The course is structured into three parts, Cobb said.
“We’re looking at landscape, energy and food,” he said. “We’re going to look at each of those topics on each of the campuses and so the course meets alternately, one week at Holy Cross, one week at Saint Mary’s, one week at Notre Dame and so on.”
Saint Mary’s junior Jennifer Hagenauer, a global studies and environmental studies double major, said she joined the class because she enjoyed a previous sustainability course and is excited about the link the class has to Pope Francis’ encyclical “Laudato Si,” which she fell in love with her freshman year.
Hagenauer said the course met for an introduction session last week at Holy Cross and will take an ecological tour of Notre Dame this week.
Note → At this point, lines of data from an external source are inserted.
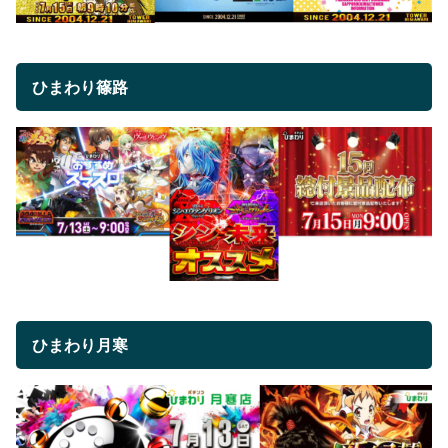
ひまわり篠路
ひまわり月寒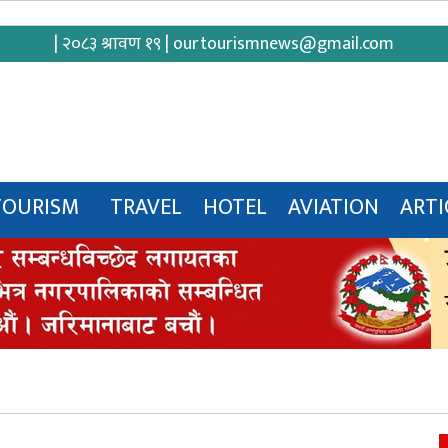
| २०८३ श्रावण १९ |
ourtourismnews@gmail.com
TOURISM
TRAVEL
HOTEL
AVIATION
ARTI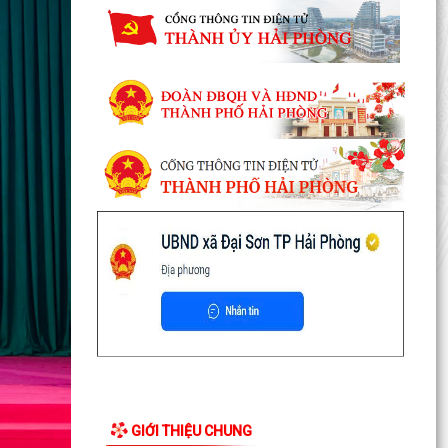
GIỚI THIỆU CHUNG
“Getting involved with Notre Dame and Holy Cross makes me really excited,” she said. “It’s great getting different perspectives and different settings as we rotate classrooms each week.”
The first meeting of the course stressed the importance of community and highlighted how the students involved are ambassadors for sustainability at their respective schools, Hagenauer said.
“I want to know what Saint Mary’s is doing, what Notre Dame is doing, what Holy Cross is doing and how it’s shifting, and what I can do to implement sustainable practices in the future,” she said.
Cobb said the final project of the course will be designing a proposal for a sustainability project, but the implementation of that project is something that would take place as the next step after the class.
“One goal for this first time around was just to get the course on the books and figure out how to manage a tri-campus course,” he said.